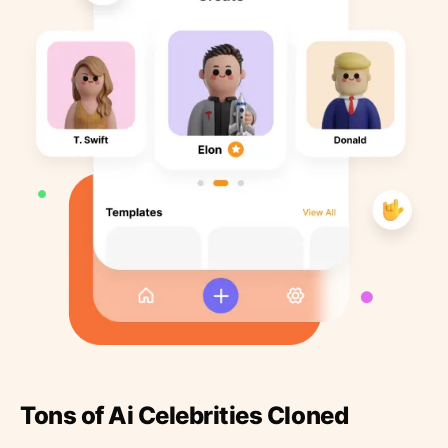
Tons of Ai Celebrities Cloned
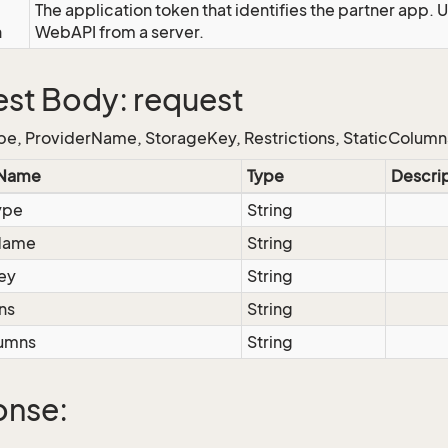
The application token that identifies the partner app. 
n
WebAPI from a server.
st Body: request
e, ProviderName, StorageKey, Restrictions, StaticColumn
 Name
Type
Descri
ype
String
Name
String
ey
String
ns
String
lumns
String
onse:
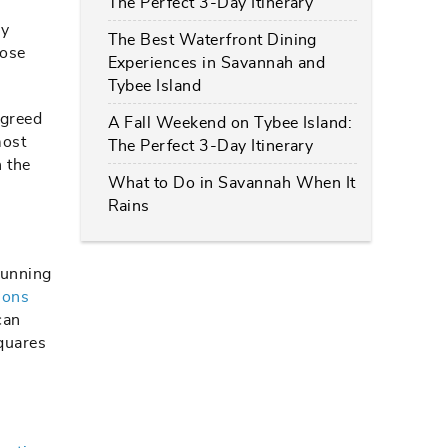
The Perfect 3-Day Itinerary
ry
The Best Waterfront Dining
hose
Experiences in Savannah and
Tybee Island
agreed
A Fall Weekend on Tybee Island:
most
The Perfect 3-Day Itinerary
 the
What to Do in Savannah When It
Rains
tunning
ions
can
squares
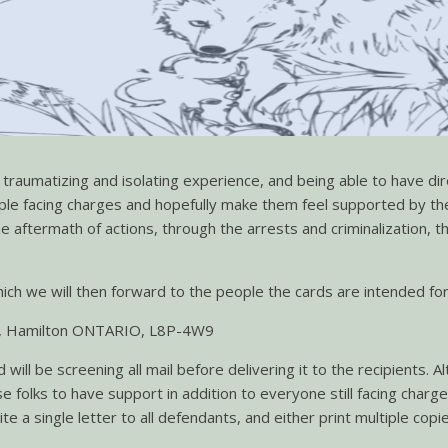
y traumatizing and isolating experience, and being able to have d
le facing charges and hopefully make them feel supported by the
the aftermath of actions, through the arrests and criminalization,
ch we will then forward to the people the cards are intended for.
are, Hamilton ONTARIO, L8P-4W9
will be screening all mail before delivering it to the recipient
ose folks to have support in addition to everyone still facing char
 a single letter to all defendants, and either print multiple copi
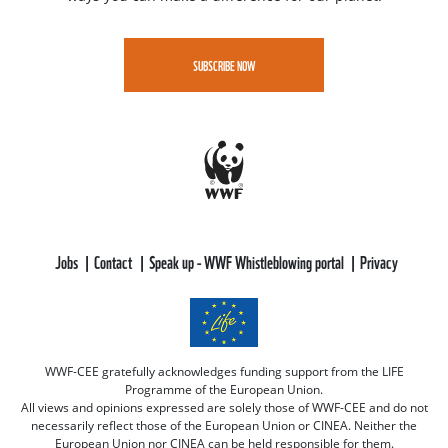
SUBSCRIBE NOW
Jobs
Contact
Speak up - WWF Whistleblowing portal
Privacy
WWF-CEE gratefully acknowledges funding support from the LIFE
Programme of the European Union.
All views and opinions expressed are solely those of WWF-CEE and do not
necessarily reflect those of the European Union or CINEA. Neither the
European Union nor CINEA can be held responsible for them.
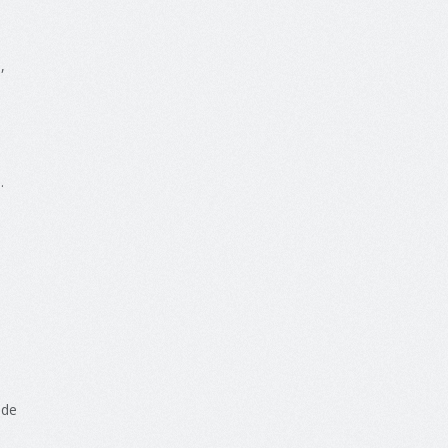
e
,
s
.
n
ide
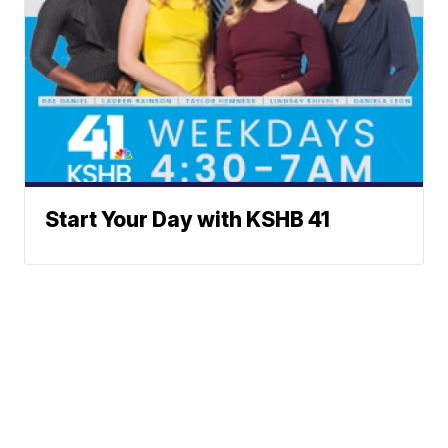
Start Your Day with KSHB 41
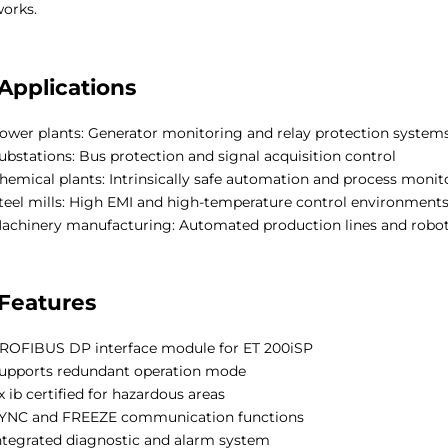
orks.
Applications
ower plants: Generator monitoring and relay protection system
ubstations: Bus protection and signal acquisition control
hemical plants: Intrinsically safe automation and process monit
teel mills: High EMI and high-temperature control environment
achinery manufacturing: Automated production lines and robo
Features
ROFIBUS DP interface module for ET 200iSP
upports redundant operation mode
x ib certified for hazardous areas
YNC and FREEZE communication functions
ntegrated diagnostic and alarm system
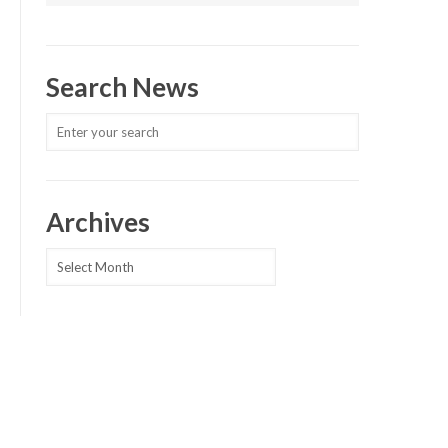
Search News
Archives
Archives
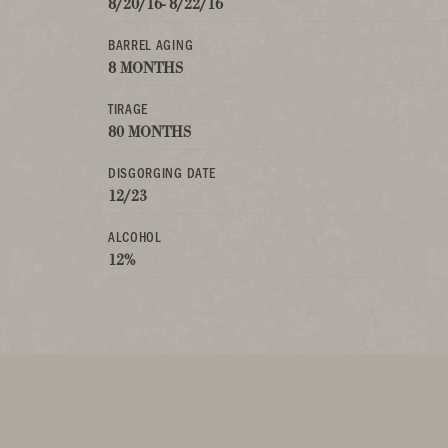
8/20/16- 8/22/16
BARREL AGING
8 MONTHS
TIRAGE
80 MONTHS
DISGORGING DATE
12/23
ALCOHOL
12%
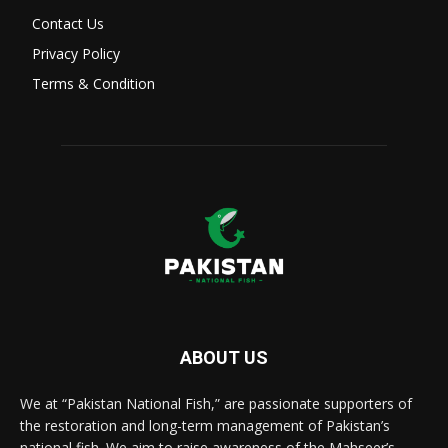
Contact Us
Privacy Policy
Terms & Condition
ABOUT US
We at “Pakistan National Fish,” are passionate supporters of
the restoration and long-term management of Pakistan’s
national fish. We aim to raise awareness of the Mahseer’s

Instructions to follow: Begin with the line that holds "passionate supporters of" and write out each line from there to the end of the material, exactly as it stands. Include nothing else.

Solution for this exercise:
We at “Pakistan National Fish,” are passionate supporters of
the restoration and long-term management of Pakistan’s
national fish. We aim to raise awareness of the Mahseer’s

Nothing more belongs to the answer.